Dataset entries:
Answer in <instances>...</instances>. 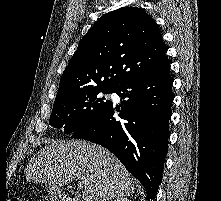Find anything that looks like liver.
<instances>
[{"mask_svg": "<svg viewBox=\"0 0 221 201\" xmlns=\"http://www.w3.org/2000/svg\"><path fill=\"white\" fill-rule=\"evenodd\" d=\"M48 143L30 160L28 181L63 186L73 180L83 184V201H108L134 193L138 182L107 149L83 140Z\"/></svg>", "mask_w": 221, "mask_h": 201, "instance_id": "obj_1", "label": "liver"}]
</instances>
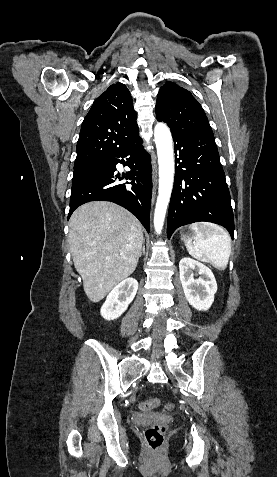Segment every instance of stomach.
<instances>
[{"label":"stomach","mask_w":277,"mask_h":477,"mask_svg":"<svg viewBox=\"0 0 277 477\" xmlns=\"http://www.w3.org/2000/svg\"><path fill=\"white\" fill-rule=\"evenodd\" d=\"M181 235H182V237L185 236V237H187V238H192L191 234H189L188 231H186V230H183V231L181 232Z\"/></svg>","instance_id":"obj_1"}]
</instances>
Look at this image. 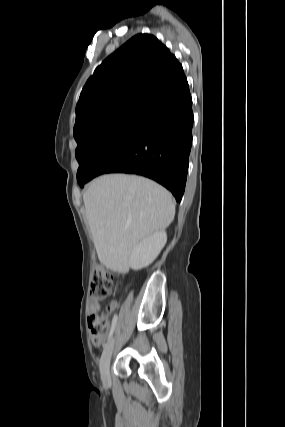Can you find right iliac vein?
Returning <instances> with one entry per match:
<instances>
[{"mask_svg": "<svg viewBox=\"0 0 285 427\" xmlns=\"http://www.w3.org/2000/svg\"><path fill=\"white\" fill-rule=\"evenodd\" d=\"M114 347V338H112L105 346L103 353L100 358L99 369L100 375L103 381H109L110 379V359Z\"/></svg>", "mask_w": 285, "mask_h": 427, "instance_id": "right-iliac-vein-1", "label": "right iliac vein"}]
</instances>
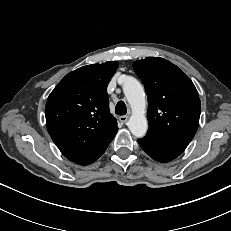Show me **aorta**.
Masks as SVG:
<instances>
[{
  "mask_svg": "<svg viewBox=\"0 0 231 231\" xmlns=\"http://www.w3.org/2000/svg\"><path fill=\"white\" fill-rule=\"evenodd\" d=\"M123 92L130 104L132 115L128 120L130 132L137 138L145 136L148 122L145 116V93L140 82L132 76H124Z\"/></svg>",
  "mask_w": 231,
  "mask_h": 231,
  "instance_id": "aorta-1",
  "label": "aorta"
}]
</instances>
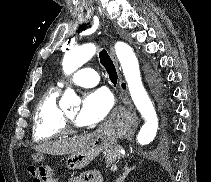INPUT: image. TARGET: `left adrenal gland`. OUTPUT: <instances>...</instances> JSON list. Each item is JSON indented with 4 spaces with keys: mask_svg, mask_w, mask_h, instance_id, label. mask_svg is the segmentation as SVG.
Returning a JSON list of instances; mask_svg holds the SVG:
<instances>
[{
    "mask_svg": "<svg viewBox=\"0 0 211 182\" xmlns=\"http://www.w3.org/2000/svg\"><path fill=\"white\" fill-rule=\"evenodd\" d=\"M136 166H133L131 168H128V164H126L124 166V169H123V173L122 175L119 176V178L116 180V182H124L125 178L127 177V175L135 169Z\"/></svg>",
    "mask_w": 211,
    "mask_h": 182,
    "instance_id": "obj_1",
    "label": "left adrenal gland"
}]
</instances>
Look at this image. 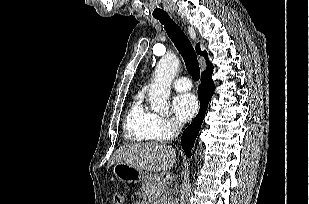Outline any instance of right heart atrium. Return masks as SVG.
Here are the masks:
<instances>
[{"mask_svg":"<svg viewBox=\"0 0 309 204\" xmlns=\"http://www.w3.org/2000/svg\"><path fill=\"white\" fill-rule=\"evenodd\" d=\"M181 130V124L172 116L155 115L151 133L156 140H168Z\"/></svg>","mask_w":309,"mask_h":204,"instance_id":"d8ad5b80","label":"right heart atrium"}]
</instances>
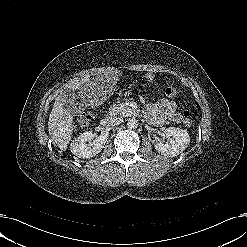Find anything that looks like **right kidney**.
Returning <instances> with one entry per match:
<instances>
[{"mask_svg": "<svg viewBox=\"0 0 247 247\" xmlns=\"http://www.w3.org/2000/svg\"><path fill=\"white\" fill-rule=\"evenodd\" d=\"M106 135L95 137L92 132H85L72 140L70 150L79 158L88 159L96 156L104 148L107 141Z\"/></svg>", "mask_w": 247, "mask_h": 247, "instance_id": "ca27d5eb", "label": "right kidney"}]
</instances>
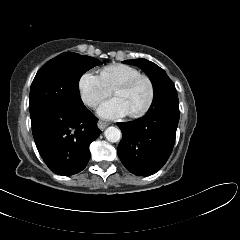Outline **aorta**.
<instances>
[{
  "label": "aorta",
  "instance_id": "obj_1",
  "mask_svg": "<svg viewBox=\"0 0 240 240\" xmlns=\"http://www.w3.org/2000/svg\"><path fill=\"white\" fill-rule=\"evenodd\" d=\"M104 135L109 142L114 143L120 140L122 134L118 128L110 126L105 130Z\"/></svg>",
  "mask_w": 240,
  "mask_h": 240
}]
</instances>
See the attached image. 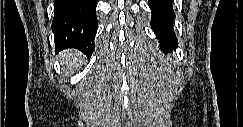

■ **What needs to be done**
Pictures excluded, return exactly the lines from the one with "Find anything that looks like **right" through the final line of the entries above, both included.

■ **Answer section**
Find anything that looks like **right kidney**.
Returning <instances> with one entry per match:
<instances>
[{"mask_svg": "<svg viewBox=\"0 0 247 247\" xmlns=\"http://www.w3.org/2000/svg\"><path fill=\"white\" fill-rule=\"evenodd\" d=\"M106 135L95 137L92 132H85L72 140L70 150L79 158L88 159L96 156L104 148L107 141Z\"/></svg>", "mask_w": 247, "mask_h": 247, "instance_id": "ca27d5eb", "label": "right kidney"}]
</instances>
Outline **aorta**.
<instances>
[{
  "label": "aorta",
  "instance_id": "obj_1",
  "mask_svg": "<svg viewBox=\"0 0 240 240\" xmlns=\"http://www.w3.org/2000/svg\"><path fill=\"white\" fill-rule=\"evenodd\" d=\"M104 135L109 142L114 143L120 140L122 134L118 128L110 126L105 130Z\"/></svg>",
  "mask_w": 240,
  "mask_h": 240
}]
</instances>
See the attached image. 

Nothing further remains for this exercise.